Its like they don't get that I only talk to them before homecoming, thanksgiving, or any other time I go home. I love highschool girls.
We decided to cut you off after you insisted on eating peanuts by the dumpster
Printing the vagina inspector badge was money well spent.
YOU DID DRUGS AFTER A THREESOME WHO ARE YOU TO JUDGE ME?!!?
Restaurants Roasting People Who Gave Them Negative Yelp Reviews (25 Pics)
I actually cannot wait for your visit. I miss people who make me look like the virgin mary in comparison.
I just wanted to let u know that I called the taco people and informed them what the fuck is up.
Back of his car in the Starbucks parking lot WITH HIS APRON STILL ON. Check and Mate.

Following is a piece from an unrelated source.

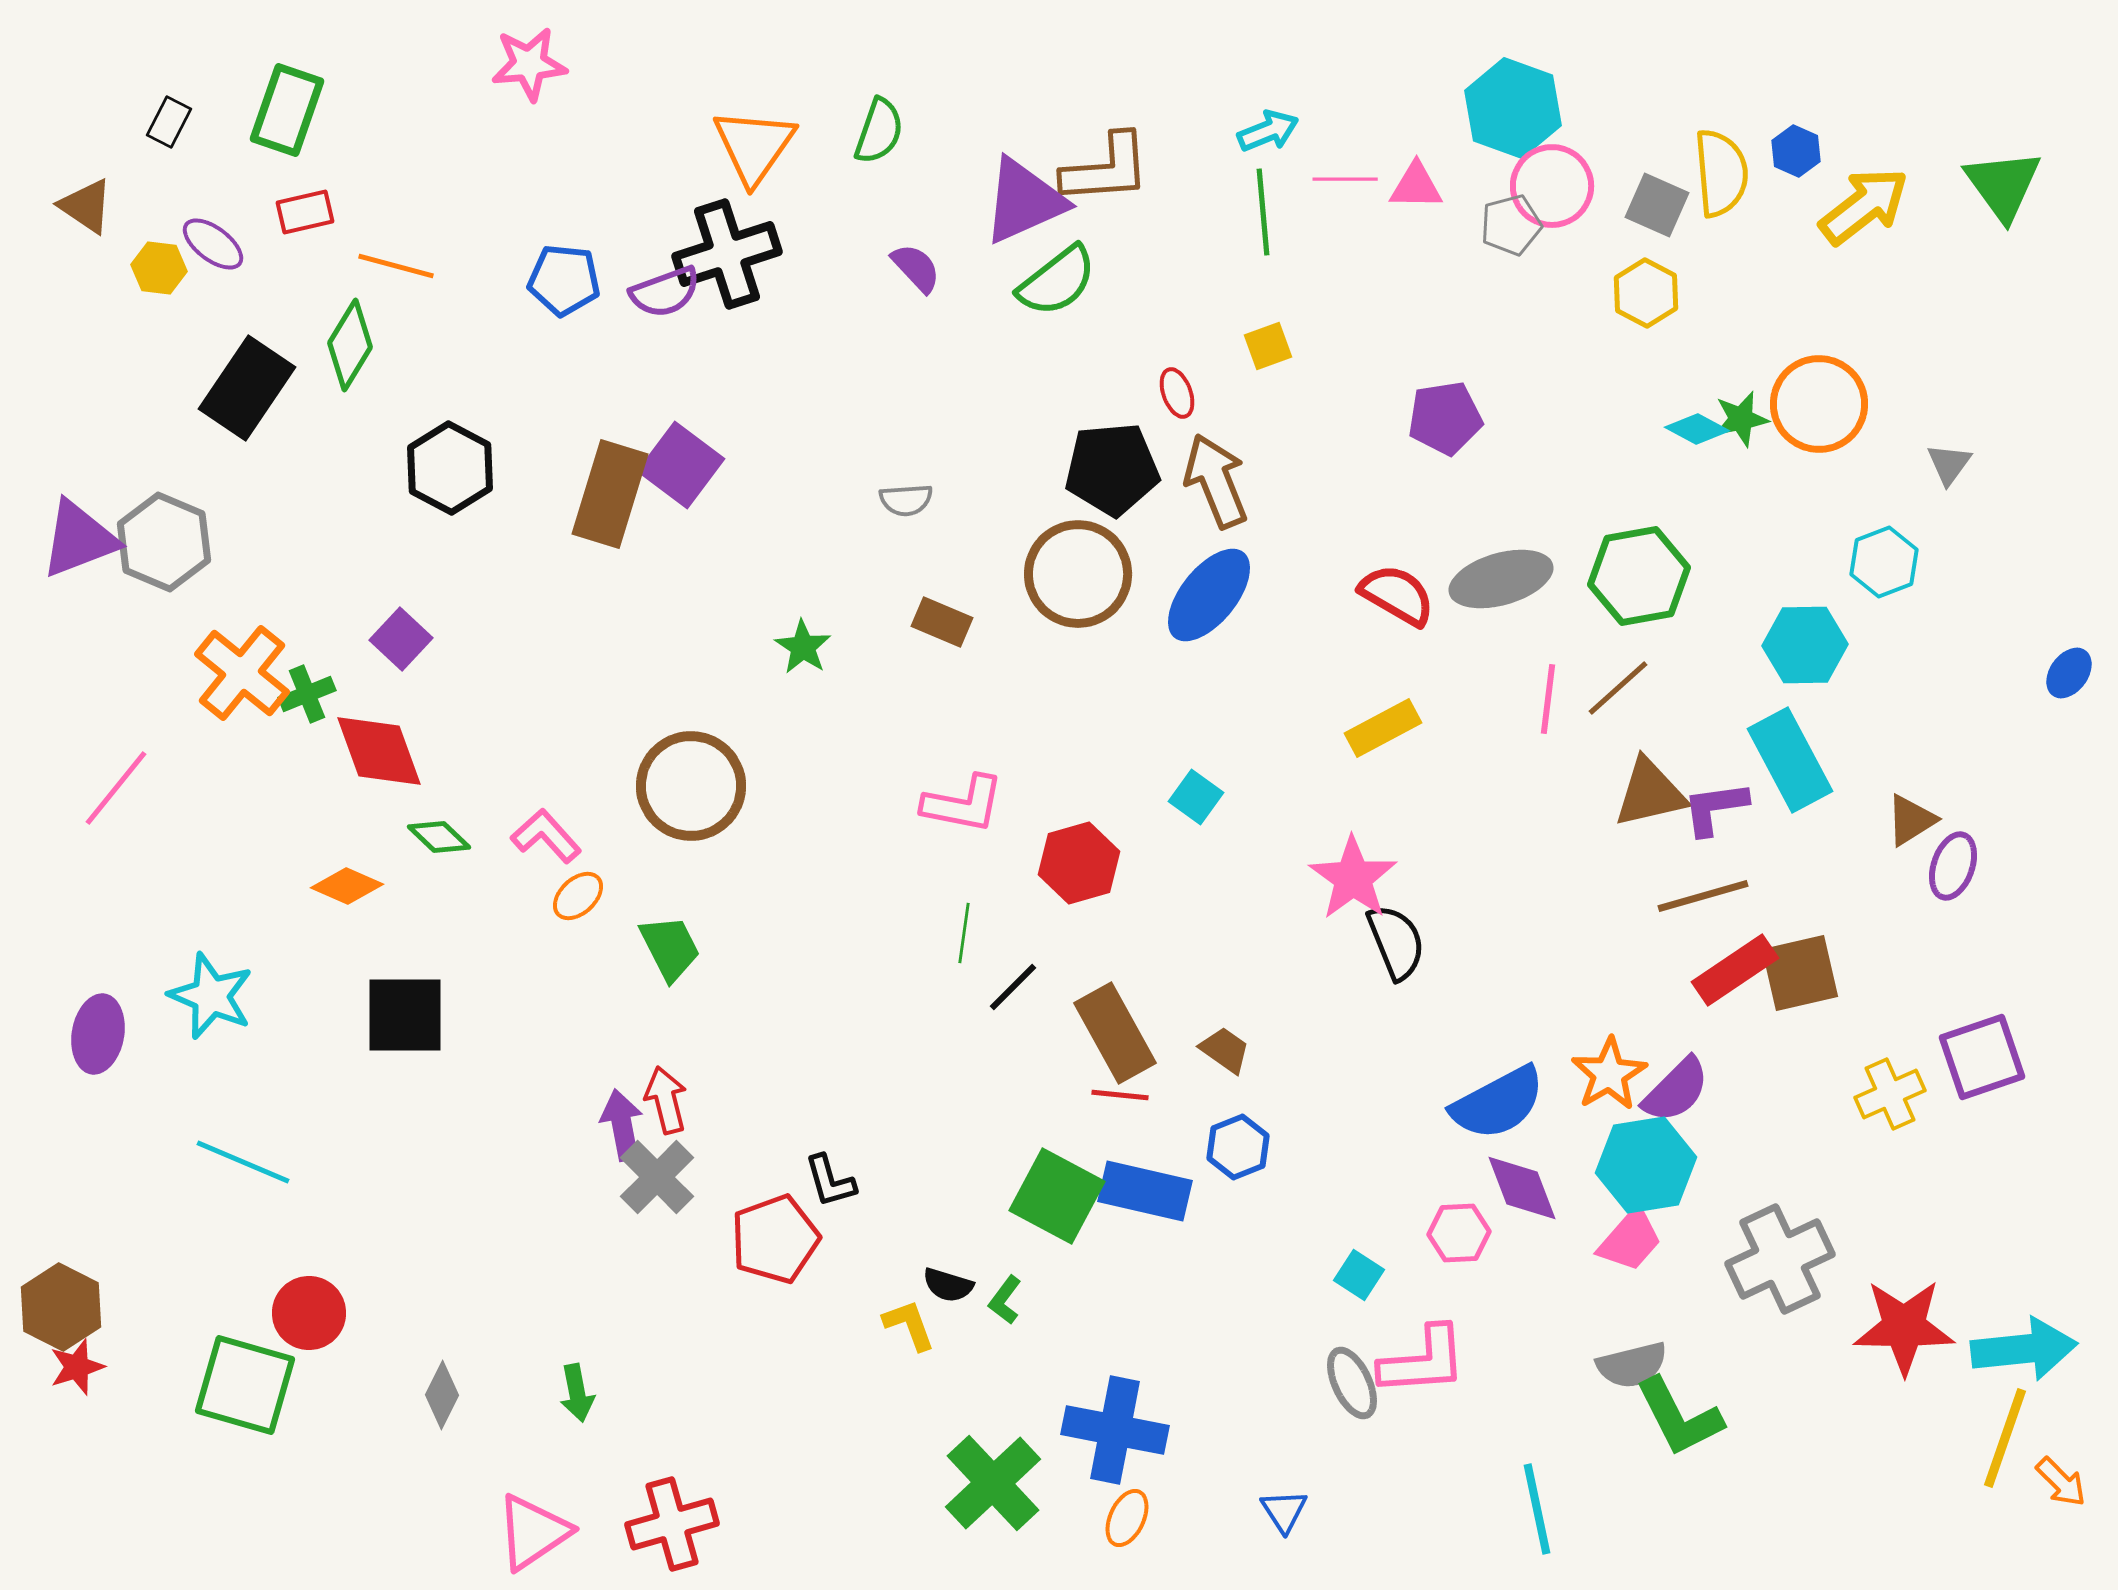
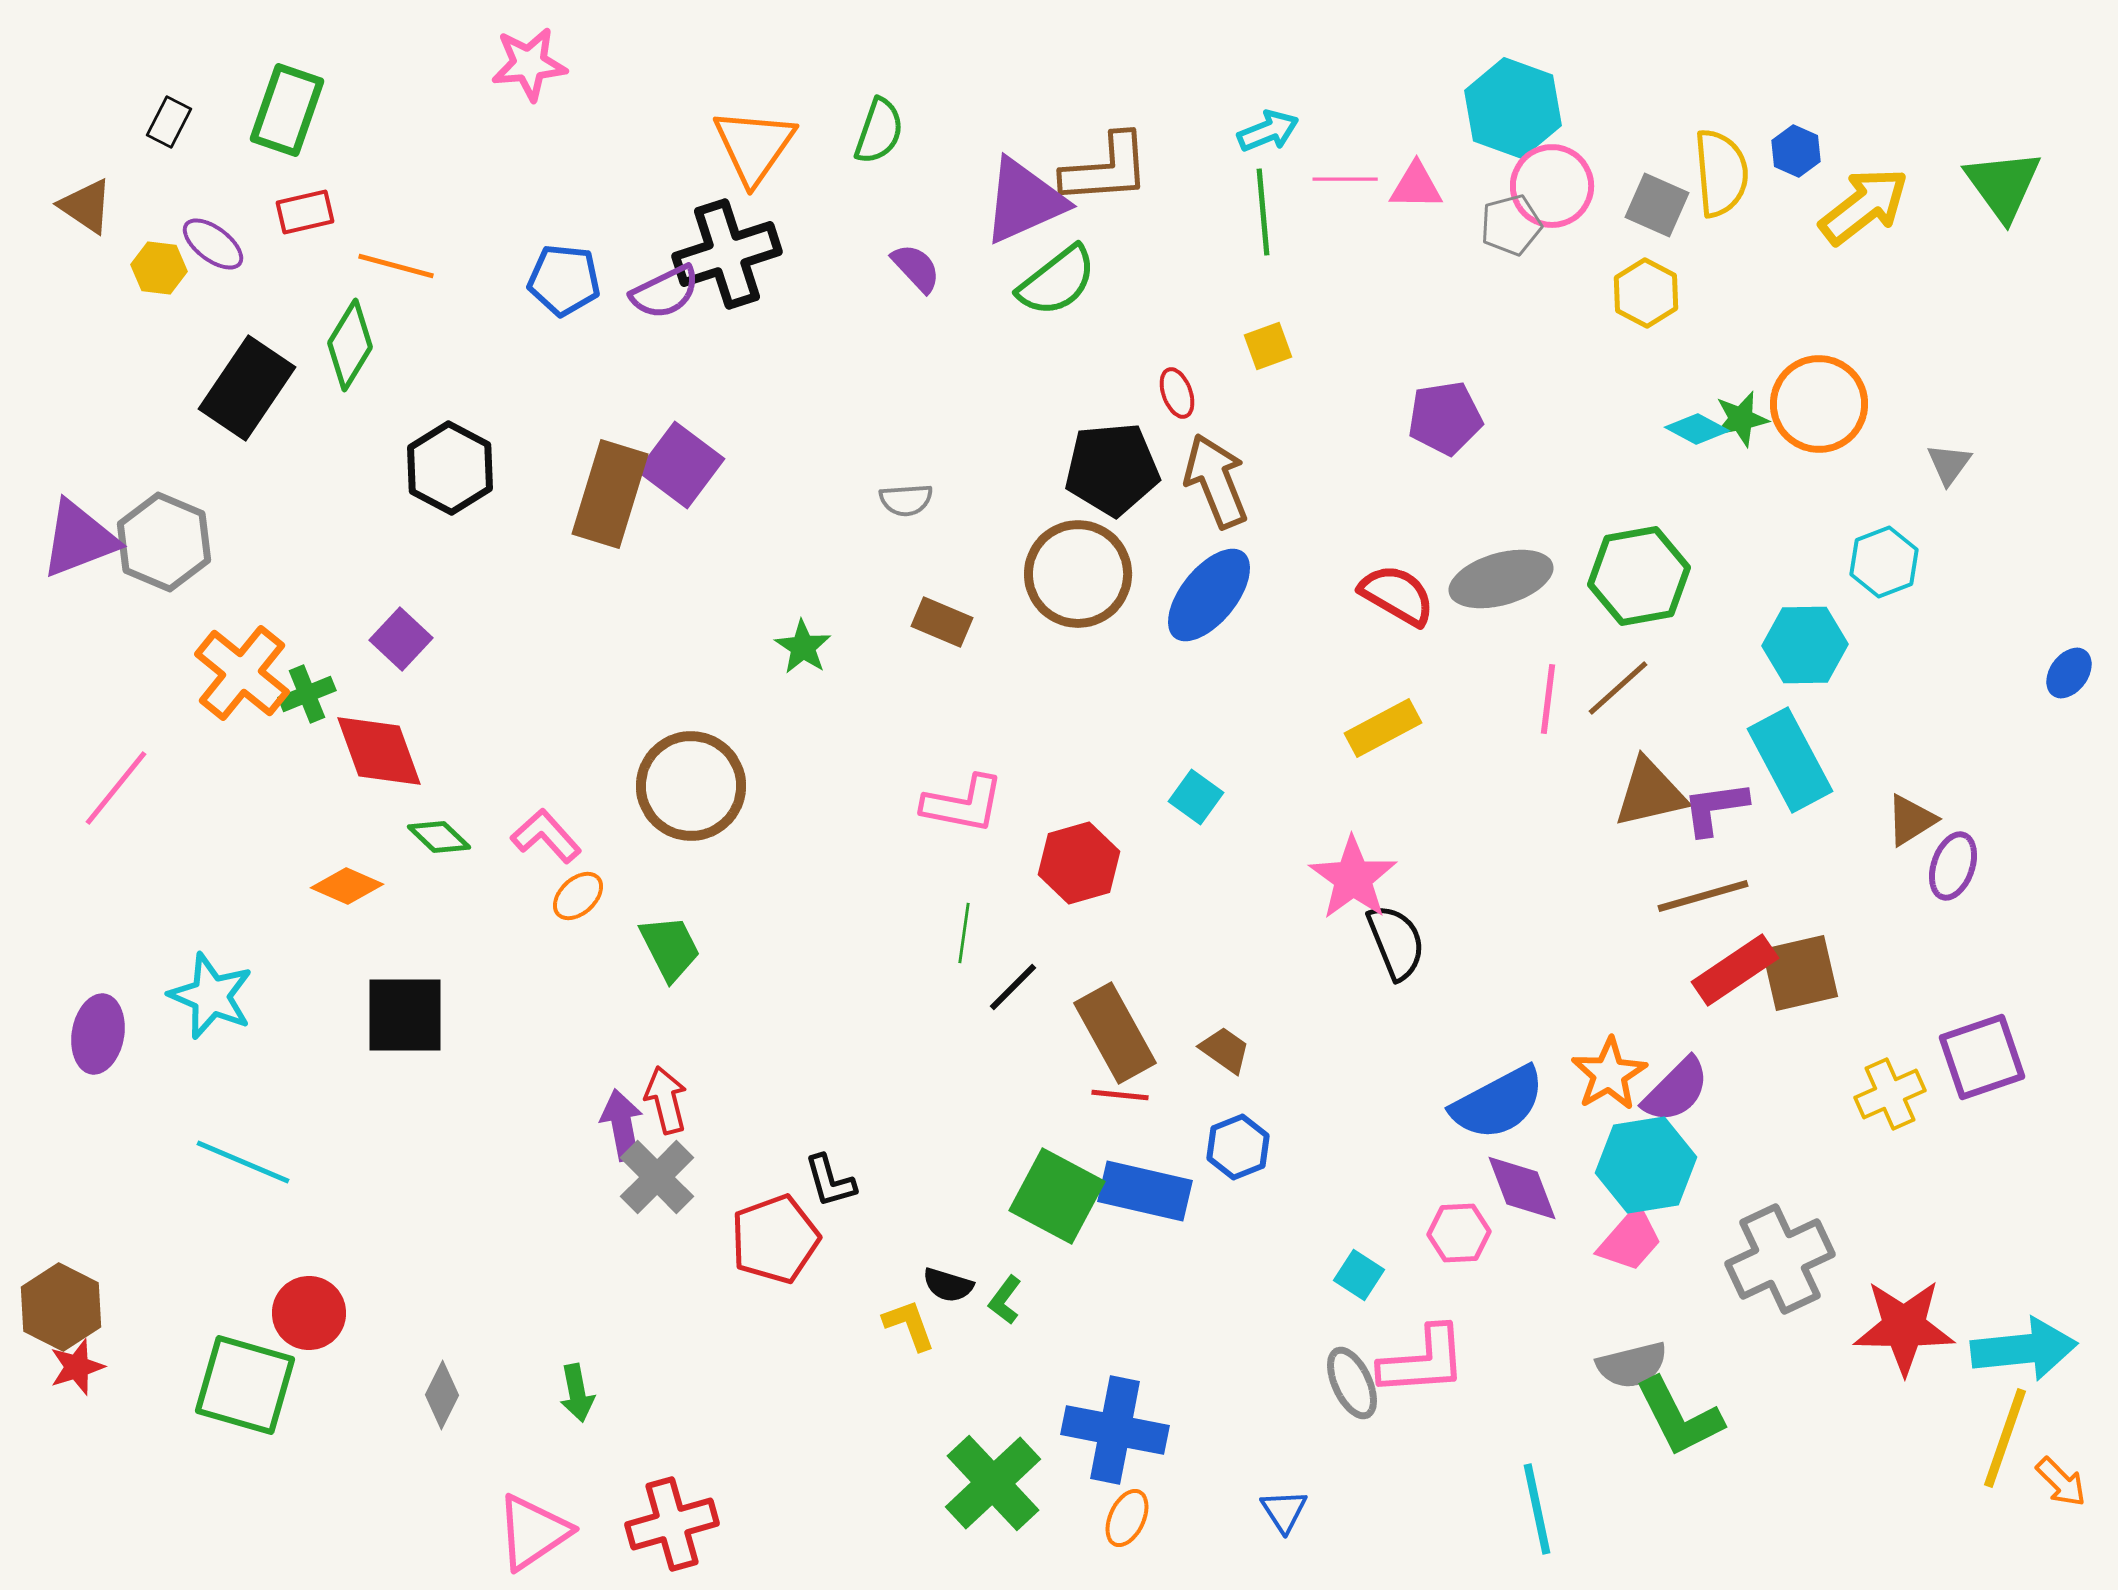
purple semicircle at (665, 292): rotated 6 degrees counterclockwise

Holy shit. You won barista bingo AND the Triple Crown in one day.
Saying you need a hooker then asking me to have sex is NOT the way to get laid. Booty call 101.
Good thing my vagina doesn't have a chronometer on it. I'm sure my fiance would be horrified. Probably 10 miles from this past weekend alone.
Woman Posts Harassing DMs From Creep Online, Now He’s Upset Because People Told His Mom
I had wine for breakfast at 6am, that's how visiting my parents went.
Currently googling hangover cures, which looks a lot like working from the perspective of my boss.
Why can't all sociopaths be as fabulous as me?
i feel like doing his laundry was not included in the job description when we became fuck buddies.
Grandma is high again and locked herself in the house
Let's just grow old together and be the crazy ladies that sit on the park bench, drinking booze from flasks and loudly talk about people who walk by.